Plan: Whether you are driving, flying, or taking a train, devise a plan so you have nourishing food and beverages for your trip. Prior to your travel day, determine where you will stop along your route for meals and snacks, identify available food options in your departure and layover airports, check for airline lounge access, or pack your own food to bring with you.
Hydrate: Traveling, especially on an airplane, can cause dehydration. Start hydrating the day before you travel by consuming plenty of water. On travel day, be sure to carry a water bottle with you or purchase one once you clear security, and then refill it throughout the day. Adding some electrolyte powder that contains sodium to your water can help the body better retain fluids. Alternatively, to achieve better fluid balance, you can consume healthy snacks that contain salt such as nuts, trail mix, crackers, and whole grain pretzels.
Balance Nutrients: Be sure to eat/pack a variety of foods. Foods with lean protein will help fill you up and keep you satisfied for longer periods. This includes animal, dairy, and vegetarian sources of protein. Carbohydrates, such as breads, crackers, rice, vegetables, and fruits, will help give you a quick boost of energy. Fiber in whole grains, fruits, and vegetables also help keep you satiated while aiding in digestion.

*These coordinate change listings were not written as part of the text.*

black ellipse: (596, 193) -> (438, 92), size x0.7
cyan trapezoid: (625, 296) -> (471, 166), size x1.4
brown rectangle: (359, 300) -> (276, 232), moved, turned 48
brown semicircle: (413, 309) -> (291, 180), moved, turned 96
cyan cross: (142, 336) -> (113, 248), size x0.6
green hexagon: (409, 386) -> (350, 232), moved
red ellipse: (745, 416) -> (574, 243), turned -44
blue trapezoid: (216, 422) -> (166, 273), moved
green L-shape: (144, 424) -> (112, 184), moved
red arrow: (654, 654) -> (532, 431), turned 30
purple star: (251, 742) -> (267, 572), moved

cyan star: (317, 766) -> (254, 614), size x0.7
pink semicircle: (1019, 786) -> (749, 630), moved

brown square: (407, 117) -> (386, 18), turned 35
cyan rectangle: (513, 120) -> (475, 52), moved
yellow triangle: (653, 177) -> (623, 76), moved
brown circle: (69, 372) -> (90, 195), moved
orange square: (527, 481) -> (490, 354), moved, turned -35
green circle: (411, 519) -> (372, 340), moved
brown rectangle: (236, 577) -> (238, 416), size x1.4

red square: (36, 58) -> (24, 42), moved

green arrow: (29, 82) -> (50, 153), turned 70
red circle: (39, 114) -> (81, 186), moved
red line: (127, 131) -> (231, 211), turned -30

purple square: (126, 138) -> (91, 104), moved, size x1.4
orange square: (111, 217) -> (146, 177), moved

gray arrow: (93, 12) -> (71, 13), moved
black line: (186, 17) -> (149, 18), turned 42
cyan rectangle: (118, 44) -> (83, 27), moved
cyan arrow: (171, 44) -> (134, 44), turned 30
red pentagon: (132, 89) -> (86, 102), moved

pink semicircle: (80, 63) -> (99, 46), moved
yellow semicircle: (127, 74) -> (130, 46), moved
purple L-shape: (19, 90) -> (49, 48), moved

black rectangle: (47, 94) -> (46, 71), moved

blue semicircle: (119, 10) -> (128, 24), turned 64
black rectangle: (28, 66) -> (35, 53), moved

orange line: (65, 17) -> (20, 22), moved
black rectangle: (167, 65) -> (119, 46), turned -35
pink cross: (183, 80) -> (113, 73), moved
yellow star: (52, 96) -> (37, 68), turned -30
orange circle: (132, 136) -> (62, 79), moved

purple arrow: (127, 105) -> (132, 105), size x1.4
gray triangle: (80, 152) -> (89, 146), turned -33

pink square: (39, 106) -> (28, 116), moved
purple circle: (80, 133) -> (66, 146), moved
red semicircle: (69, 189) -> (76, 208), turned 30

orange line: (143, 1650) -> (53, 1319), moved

Snack Smart: While you may also want a bag of chips, cheesy crackers, or chocolate, it is a good idea to also pack snacks that continue to nourish your body. Fresh fruit and vegetable sticks can be refreshing and hydrating. Nuts, trail mix, granola bars, hummus, peanut butter, whole grain crackers, and whole grain cereals are good options that will provide nourishment and energy but won’t weigh you down.
Fast Food: Fried and fatty foods can make you feel sluggish because they take longer for the body to digest, forcing your body to work harder. Instead of chicken tenders and fries or a double cheeseburger with all the sauces, opt for grilled meats, grilled vegetables, lean deli meats, fresh vegetables (add extra to your sandwiches), and fresh fruits. Avoid the menu words fried, cheesy, creamy, crispy, and breaded. Choose items that are grilled, broiled, steamed, and roasted.
Staying Healthy: Traveling can cause various gastrointestinal issues due to eating at unusual times, eating new and different foods than you are used to, eating in high traffic establishments with buffets and help-your-self stations, and crossing multiple time zones. If you are prone to GI distress, pack all your own food for the day and avoid eating anything new while traveling. While there is some evidence that taking a probiotic may help with GI issues, consult a physician or dietitian first to determine if a probiotic would be helpful to you. And always remember that the best defense against foodborne illnesses is to wash your hands frequently.